I wonder if when Jesus said these words he wasn’t smiling at how funny this comparison sounded. Imagine a plank sticking out from the eye of someone trying to remove the sawdust in the eye of another! It would be physically impossible. How could someone with such a large foreign object protruding from the eye get close enough to another person’s face to see a small speck in his or her eye? But that is the point Jesus was making.

Jesus’ advice to anyone trying to do that is that he or she should remove first the plank out of their eyes to be able to see and to remove the small object in the eye of another.

With this comparison, Jesus clarifies any confusion there could be about the command not to judge others. In fact, he seems to give the freedom to exercise judgment with the condition that we first look into our own lives first. We should be aware of our own weaknesses when dealing with the faults of others. And that is something Paul also writes about when he addresses the Galatians: Brothers and sisters if someone is caught in a sin, you who live by the Spirit should restore that person gently. But watch yourselves, or you also may be tempted. Carry each other’s burdens, and in this way, you will fulfill the law of Christ (Galatians 6:1, 32).

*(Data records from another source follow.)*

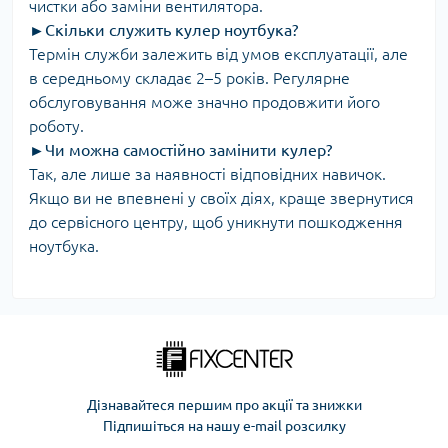
чистки або заміни вентилятора.
►
Скільки служить кулер ноутбука?
Термін служби залежить від умов експлуатації, але
в середньому складає 2–5 років. Регулярне
обслуговування може значно продовжити його
роботу.
►
Чи можна самостійно замінити кулер?
Так, але лише за наявності відповідних навичок.
Якщо ви не впевнені у своїх діях, краще звернутися
до сервісного центру, щоб уникнути пошкодження
ноутбука.
Дізнавайтеся першим про акції та знижки
Підпишіться на нашу e-mail розсилку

In the community of disciples and the church, love and concern for each other are derived from our experience of God’s love and concern for us. Each of us knows how great the patience of Christ is towards us. Each of us has known of God’s mercy through personal experience. And those very same experiences are translated into the way we treat each other in this fellowship. But an integral aspect of showing concern and love for each other is admonishing each other as well. For that reason, we should not avoid the task of helping one another from straying away. On the other hand, if and when we ever want to admonish someone within the fellowship, let us do it in the spirit of humility and love.

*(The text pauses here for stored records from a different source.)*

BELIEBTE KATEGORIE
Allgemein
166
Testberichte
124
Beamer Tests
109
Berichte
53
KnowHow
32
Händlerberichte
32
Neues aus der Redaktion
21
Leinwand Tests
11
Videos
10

So, if Jesus’ command to judge not is intended for self-examination before we attempt to assist others in love, what should be our attitude toward those outside the fellowship? In verse six, Jesus gives an enigmatic warning: “Do not give dogs what is sacred; do not throw your pearls to pigs. If you do, they may trample them under their feet, and turn and tear you to pieces. In this enigmatic and chiastically constructed saying, Jesus warns against giving what is sacred to dogs because they will tear you to pieces and throw your pearls to pigs for they will trample them under their muddy feet. Those listening to these words knew that the sacred was always something dedicated to God alone. Pearls might be a metaphor for any word of wisdom and counsel. Anything of beauty or of holiness given to those who have no idea about its value or sacredness will not only fail to benefit from it but will come after those who are giving it to them.

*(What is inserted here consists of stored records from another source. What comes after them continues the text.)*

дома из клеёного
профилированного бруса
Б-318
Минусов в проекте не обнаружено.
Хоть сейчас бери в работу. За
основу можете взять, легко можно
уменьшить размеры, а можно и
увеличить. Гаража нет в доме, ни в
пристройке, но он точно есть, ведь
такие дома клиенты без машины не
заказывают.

We are therefore warned not to waste our time, not to lose sleep, or the make our heart rate rise when we see the way of the world the way it is going. Do not scream or argue with those who do not understand the wisdom of God’s word. If you do, you are only wasting your time and, possibly, even getting yourself in trouble.   

So, let me close with the words of the apostle Paul to the Thessalonians:

Be at peace among yourselves. 14 And we urge you, brothers and sisters, to admonish the idlers, encourage the fainthearted, help the weak, and be patient with all of them. 15 See that none of you repays evil for evil, but always seek to do good to one another and to all.

This is the word of the Lord. Amen!

Pastor Romero

[1] BibleWorks VII, Word analysis krino in NT.